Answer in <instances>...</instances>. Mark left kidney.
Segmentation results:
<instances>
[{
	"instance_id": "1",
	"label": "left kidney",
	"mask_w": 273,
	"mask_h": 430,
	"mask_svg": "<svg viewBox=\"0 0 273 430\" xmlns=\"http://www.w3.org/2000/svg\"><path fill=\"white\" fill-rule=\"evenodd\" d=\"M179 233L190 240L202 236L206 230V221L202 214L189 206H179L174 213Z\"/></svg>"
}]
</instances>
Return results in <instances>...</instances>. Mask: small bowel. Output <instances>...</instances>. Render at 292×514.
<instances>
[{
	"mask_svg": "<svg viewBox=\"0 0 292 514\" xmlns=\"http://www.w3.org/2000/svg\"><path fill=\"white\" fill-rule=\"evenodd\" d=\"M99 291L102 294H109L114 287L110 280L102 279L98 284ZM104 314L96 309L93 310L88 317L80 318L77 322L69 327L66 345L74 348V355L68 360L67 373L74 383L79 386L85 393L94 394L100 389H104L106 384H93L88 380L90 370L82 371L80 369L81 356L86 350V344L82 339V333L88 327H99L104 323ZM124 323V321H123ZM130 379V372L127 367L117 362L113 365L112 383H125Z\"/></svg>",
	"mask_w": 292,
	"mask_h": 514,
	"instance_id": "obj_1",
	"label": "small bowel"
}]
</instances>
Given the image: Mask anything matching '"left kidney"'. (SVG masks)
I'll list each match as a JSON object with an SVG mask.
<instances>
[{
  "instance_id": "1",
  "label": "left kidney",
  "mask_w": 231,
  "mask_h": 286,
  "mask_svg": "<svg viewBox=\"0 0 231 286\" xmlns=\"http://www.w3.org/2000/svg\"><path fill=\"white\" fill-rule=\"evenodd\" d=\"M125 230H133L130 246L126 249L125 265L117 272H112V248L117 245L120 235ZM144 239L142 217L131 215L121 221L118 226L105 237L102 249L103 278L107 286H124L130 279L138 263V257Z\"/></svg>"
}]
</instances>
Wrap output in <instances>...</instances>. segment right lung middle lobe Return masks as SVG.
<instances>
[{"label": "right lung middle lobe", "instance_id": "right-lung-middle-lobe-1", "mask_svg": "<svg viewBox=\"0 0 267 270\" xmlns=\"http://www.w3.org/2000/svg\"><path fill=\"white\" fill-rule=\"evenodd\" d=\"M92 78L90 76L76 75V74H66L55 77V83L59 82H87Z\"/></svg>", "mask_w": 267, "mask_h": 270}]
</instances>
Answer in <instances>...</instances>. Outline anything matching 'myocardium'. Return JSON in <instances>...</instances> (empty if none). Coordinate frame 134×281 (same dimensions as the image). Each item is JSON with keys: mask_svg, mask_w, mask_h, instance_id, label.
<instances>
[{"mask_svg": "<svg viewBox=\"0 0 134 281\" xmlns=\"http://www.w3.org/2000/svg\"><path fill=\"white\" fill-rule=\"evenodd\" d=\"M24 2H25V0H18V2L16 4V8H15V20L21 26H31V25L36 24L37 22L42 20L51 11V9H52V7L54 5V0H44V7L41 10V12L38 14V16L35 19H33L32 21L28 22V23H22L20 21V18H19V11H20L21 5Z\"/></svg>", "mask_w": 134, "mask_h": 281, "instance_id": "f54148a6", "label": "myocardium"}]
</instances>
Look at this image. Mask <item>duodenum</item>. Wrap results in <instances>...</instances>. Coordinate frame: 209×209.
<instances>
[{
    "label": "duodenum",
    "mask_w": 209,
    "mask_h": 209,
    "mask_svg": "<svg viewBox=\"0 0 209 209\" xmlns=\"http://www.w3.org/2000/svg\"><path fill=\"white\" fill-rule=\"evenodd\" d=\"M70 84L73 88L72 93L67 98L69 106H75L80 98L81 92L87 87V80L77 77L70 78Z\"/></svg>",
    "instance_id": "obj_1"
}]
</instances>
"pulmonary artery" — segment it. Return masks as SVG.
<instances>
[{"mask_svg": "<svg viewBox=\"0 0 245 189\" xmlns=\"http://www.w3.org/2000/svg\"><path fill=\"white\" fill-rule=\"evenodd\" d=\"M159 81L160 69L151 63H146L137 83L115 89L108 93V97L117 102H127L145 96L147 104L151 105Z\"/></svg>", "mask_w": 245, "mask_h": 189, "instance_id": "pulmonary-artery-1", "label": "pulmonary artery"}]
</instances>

> _Task directions_
Would you copy out exactly the lines from the one holding "Look at this" through the end of the entries above, both ends included?

> _Solution_
Look at this image. Mask <item>duodenum</item>. Wrap results in <instances>...</instances>. Coordinate frame: 209×209.
<instances>
[{
    "label": "duodenum",
    "mask_w": 209,
    "mask_h": 209,
    "mask_svg": "<svg viewBox=\"0 0 209 209\" xmlns=\"http://www.w3.org/2000/svg\"><path fill=\"white\" fill-rule=\"evenodd\" d=\"M70 84L73 88L72 93L67 98L69 106H75L80 98L81 92L87 87V80L77 77L70 78Z\"/></svg>",
    "instance_id": "obj_1"
}]
</instances>
"pulmonary artery" — segment it. Return masks as SVG.
<instances>
[{"mask_svg": "<svg viewBox=\"0 0 245 189\" xmlns=\"http://www.w3.org/2000/svg\"><path fill=\"white\" fill-rule=\"evenodd\" d=\"M159 81L160 69L151 63H146L137 83L115 89L108 93V97L117 102H127L145 96L147 104L151 105Z\"/></svg>", "mask_w": 245, "mask_h": 189, "instance_id": "pulmonary-artery-1", "label": "pulmonary artery"}]
</instances>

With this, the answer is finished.